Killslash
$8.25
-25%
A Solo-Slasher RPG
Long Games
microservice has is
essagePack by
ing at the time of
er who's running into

————

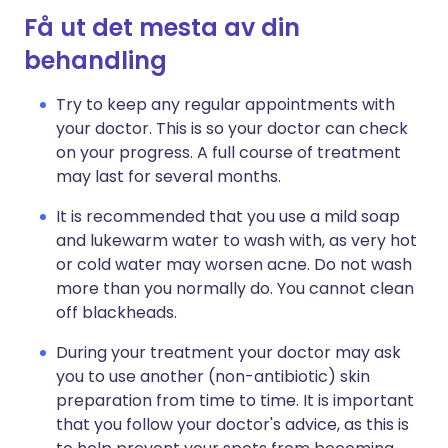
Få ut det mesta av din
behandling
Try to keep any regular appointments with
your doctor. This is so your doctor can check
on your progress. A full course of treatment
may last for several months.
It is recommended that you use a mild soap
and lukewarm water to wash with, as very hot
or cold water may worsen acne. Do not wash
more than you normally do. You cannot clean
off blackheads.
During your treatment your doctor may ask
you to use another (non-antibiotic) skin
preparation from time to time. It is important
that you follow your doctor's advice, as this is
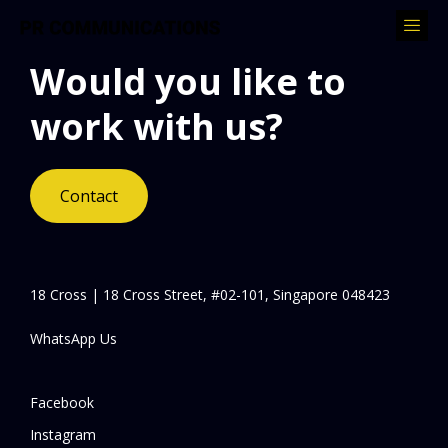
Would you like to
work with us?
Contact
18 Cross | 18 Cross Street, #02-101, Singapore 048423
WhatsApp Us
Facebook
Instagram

————

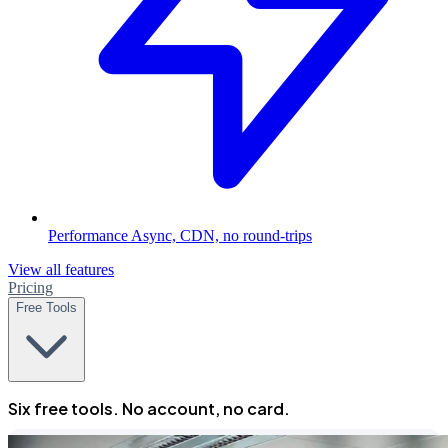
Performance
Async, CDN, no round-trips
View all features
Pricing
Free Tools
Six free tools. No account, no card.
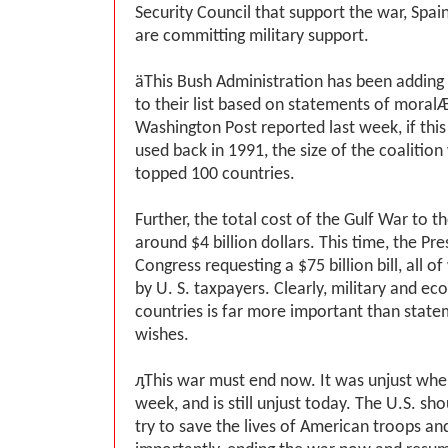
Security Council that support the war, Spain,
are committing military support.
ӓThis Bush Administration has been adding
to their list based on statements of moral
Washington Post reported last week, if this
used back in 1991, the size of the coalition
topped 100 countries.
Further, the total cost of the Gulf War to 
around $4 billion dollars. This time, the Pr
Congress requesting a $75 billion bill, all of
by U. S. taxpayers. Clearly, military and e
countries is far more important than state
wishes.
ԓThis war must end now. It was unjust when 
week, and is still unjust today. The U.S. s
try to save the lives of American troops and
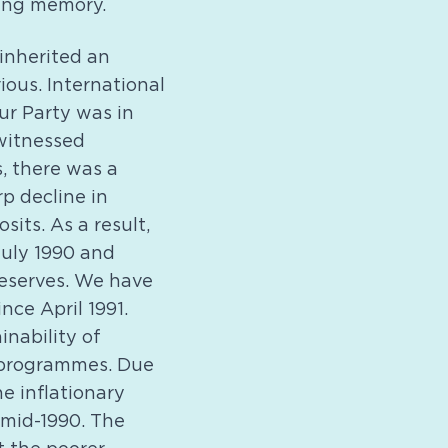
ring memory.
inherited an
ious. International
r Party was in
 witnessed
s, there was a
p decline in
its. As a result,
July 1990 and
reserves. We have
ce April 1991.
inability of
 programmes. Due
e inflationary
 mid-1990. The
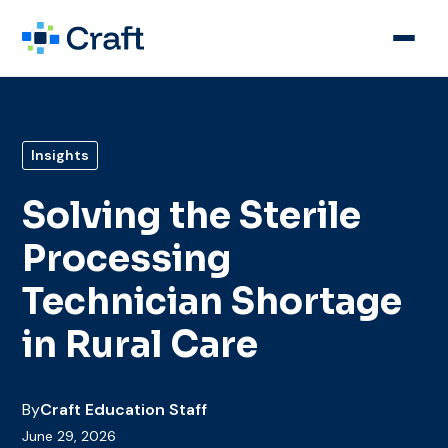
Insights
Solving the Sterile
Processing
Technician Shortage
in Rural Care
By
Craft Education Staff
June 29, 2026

————

▸ **Task prompt**: Using only the listing above, restate exactly the lines from the line containing "microservice has is" through the line containing "er who's running into", both included.

▸ **Result of the task**:
microservice has is
essagePack by
ing at the time of
er who's running into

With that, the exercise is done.